In the context of the titanium industry, the relatively low capital cost and simplified processing in a DPR/HRD facility means that installation can be modular as the market increases and is analogous to the minimill concept. In this context, it can be seen that a DPR/HRD installation is ideally suited:
to offer greater manufacturing flexibility in terms of lead times and material grades and alloys
to serve mature markets where incremental increases in production capacity are required, e.g. the ability to add incremental capacity for industrial applications, thus freeing up more mill time for premium qualified aerospace applications (this would represent a significant alternative to capacity upgrade and flexibility for conventional mills)
developing markets where there is a demand for relatively small quantities of a wide range of alloys.
Conclusions
CSIRO is developing a process for the manufacture of titanium and titanium alloy strip products using a PM approach. The process combines, in a continuous manner, direct powder rolling of powders with hot roll densification to produce a consolidated strip.
Commercially pure titanium strip made using this process has a final density >99·5%. It has been found that contamination of the strip with atmospheric gases during processing is low. The tensile properties, therefore, of the material after annealing tend to be dependent on the oxygen content of the feedstock titanium powder.
The work being undertaken to produce Ti–6Al–4V alloy strip by this process is focused on expanding the window of parameters that will result in a homogeneous material and with the tensile properties required for the ASTM B265 Grade 5 alloy.
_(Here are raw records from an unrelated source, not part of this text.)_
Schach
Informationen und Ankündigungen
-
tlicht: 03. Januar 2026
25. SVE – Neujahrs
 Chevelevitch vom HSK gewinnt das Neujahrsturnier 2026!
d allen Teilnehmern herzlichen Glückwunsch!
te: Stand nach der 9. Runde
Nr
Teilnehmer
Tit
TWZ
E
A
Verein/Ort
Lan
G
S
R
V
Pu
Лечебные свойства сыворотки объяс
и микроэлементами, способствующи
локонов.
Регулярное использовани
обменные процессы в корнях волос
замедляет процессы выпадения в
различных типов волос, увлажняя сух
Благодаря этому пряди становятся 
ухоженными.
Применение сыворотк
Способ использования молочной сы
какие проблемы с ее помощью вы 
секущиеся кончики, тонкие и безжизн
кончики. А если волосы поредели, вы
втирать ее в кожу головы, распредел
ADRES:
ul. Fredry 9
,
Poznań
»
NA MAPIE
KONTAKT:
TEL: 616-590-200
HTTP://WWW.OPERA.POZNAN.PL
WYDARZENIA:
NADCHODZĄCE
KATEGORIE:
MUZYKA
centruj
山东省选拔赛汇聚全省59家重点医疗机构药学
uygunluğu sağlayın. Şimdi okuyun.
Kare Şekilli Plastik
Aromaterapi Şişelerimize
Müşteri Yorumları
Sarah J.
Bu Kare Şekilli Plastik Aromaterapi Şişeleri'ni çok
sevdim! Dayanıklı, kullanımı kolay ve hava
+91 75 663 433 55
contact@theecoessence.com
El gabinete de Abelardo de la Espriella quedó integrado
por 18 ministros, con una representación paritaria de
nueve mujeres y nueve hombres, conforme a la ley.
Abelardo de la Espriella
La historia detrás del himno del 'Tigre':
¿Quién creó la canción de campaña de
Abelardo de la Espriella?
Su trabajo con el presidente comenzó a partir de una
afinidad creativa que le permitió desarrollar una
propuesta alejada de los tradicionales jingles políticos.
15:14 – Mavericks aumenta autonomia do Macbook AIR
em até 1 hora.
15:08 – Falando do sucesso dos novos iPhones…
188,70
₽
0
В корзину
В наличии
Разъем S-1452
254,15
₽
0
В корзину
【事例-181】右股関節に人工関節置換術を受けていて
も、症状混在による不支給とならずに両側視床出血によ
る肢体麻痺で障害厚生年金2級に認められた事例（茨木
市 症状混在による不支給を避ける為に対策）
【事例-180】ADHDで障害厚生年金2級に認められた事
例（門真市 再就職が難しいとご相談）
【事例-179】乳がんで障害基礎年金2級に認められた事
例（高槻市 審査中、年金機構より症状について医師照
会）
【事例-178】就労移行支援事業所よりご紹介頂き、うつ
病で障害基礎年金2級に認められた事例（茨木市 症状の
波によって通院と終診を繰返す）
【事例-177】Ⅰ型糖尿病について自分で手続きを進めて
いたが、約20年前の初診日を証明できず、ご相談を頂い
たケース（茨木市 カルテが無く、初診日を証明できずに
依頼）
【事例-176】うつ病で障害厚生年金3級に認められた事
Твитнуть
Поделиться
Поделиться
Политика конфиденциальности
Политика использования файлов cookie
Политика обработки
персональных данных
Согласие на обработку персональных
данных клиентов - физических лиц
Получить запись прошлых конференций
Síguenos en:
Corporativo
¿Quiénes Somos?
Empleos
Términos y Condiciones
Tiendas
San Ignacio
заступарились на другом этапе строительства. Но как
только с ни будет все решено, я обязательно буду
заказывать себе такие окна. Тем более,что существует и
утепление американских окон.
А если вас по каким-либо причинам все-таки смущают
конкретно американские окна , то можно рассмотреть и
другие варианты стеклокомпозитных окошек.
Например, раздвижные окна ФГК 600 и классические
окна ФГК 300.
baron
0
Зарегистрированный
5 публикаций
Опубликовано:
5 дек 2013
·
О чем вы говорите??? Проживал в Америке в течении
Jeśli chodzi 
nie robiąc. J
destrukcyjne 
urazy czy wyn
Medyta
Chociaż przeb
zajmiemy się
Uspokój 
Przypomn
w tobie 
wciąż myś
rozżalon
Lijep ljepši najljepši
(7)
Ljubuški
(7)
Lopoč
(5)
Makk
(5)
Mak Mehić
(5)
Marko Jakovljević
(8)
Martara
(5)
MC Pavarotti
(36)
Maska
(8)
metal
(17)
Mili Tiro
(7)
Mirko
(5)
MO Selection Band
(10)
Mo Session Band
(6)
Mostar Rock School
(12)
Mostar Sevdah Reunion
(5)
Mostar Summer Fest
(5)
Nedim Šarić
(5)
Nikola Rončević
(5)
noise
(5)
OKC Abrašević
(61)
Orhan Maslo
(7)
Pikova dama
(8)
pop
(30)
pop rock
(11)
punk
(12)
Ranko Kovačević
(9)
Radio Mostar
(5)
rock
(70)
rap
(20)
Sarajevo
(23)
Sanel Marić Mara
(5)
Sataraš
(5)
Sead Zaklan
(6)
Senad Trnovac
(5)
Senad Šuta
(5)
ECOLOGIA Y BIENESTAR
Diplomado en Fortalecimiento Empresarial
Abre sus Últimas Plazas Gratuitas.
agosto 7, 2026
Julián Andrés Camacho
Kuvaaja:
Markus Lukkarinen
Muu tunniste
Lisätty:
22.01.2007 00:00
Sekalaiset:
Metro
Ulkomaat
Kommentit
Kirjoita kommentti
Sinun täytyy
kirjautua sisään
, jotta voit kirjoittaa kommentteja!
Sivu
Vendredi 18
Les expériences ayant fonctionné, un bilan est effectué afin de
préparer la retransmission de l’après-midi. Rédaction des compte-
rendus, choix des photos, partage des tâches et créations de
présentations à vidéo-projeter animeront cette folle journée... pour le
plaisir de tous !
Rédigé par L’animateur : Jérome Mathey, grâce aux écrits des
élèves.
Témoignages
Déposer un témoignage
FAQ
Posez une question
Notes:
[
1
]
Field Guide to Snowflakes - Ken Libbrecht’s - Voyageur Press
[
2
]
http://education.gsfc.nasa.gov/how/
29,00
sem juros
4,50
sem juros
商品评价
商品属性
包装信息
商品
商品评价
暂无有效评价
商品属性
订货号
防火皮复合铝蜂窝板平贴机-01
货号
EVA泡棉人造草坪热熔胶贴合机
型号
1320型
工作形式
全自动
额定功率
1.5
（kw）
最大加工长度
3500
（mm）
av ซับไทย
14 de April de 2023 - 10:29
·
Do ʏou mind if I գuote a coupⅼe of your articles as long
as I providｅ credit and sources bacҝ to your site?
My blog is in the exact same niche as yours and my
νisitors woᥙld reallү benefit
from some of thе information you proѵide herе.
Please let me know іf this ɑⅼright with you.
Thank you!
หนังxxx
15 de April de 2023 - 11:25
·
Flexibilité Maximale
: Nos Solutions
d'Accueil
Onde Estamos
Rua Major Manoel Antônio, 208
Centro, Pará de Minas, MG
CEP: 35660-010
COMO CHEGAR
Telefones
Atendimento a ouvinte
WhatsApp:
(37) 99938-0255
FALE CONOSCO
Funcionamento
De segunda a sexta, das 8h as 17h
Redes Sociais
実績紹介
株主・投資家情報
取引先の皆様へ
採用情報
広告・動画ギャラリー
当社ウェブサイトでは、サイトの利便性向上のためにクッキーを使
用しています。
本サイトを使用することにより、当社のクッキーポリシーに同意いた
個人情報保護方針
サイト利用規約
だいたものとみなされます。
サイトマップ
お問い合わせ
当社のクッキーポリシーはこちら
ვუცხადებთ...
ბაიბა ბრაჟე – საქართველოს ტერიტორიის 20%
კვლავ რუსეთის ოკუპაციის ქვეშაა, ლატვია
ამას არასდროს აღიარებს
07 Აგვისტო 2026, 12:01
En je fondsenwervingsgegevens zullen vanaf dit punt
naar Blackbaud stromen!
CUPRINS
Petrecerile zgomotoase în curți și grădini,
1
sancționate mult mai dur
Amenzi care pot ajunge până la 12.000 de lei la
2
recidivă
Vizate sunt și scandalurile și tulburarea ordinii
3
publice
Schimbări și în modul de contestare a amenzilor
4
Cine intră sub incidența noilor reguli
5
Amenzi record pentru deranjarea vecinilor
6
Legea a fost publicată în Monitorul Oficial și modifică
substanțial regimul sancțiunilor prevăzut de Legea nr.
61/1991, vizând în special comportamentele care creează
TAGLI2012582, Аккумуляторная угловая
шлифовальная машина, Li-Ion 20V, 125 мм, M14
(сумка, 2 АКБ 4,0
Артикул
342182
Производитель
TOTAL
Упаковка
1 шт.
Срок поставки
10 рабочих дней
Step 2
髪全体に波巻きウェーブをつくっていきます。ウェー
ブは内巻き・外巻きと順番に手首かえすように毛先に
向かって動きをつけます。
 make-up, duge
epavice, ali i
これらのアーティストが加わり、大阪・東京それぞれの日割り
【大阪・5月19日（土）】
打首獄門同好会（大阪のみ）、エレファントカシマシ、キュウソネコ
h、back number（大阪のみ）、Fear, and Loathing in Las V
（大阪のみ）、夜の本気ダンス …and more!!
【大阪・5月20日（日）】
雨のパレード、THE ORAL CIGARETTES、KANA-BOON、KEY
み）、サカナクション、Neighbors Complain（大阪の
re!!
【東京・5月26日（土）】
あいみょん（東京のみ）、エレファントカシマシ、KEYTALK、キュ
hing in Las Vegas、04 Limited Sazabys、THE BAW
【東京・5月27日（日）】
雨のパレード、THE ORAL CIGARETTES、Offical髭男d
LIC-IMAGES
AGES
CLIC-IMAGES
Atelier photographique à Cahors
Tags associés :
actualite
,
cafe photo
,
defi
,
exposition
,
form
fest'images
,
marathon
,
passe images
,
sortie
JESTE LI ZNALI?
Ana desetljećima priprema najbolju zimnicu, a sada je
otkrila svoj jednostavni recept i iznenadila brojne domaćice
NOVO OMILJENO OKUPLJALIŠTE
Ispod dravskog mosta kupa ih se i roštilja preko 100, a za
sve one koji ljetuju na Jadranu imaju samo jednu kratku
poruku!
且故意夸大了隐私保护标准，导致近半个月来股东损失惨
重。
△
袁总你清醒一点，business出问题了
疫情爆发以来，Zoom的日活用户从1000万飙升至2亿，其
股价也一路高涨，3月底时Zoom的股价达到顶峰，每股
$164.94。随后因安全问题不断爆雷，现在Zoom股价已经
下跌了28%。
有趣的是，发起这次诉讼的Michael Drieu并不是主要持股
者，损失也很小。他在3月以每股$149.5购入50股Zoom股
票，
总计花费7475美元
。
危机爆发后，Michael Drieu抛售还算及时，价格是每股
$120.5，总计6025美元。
A homogeneous but coarse microstructure is achieved after the hot rolled strip has been annealed at temperatures above the β transus. It has been found, however, that the annealed microstructure may be refined by reducing the particle size of the master alloy powder, by using a lower preheat temperature prior to the second hot rolling pass, and by decreasing the temperature for annealing closer to the β transus temperature.
In summary, the DPR/HDR process has the potential to offer:
low cost production of strip via simplified processes
the ability to manufacture novel alloys not possible via conventional melt processing
enhanced production flexibility, with lower capital and operating costs compared with traditional production routes
Efforts at CSIRO to expand its activities in this area have led to the up-scaling of the HRD facility. A new four-high hot roll mill capable of processing strip designed for 400 mm wide and <3 mm thick has been installed. This mill will be set up in-line with the existing powder rolling mill and preheating furnace.
Footnotes
Acknowledgements
This paper is an expanded version of a presentation made at the PM 2010 World Congress, organised by EPMA in Florence, Italy on 10–14 October 2010.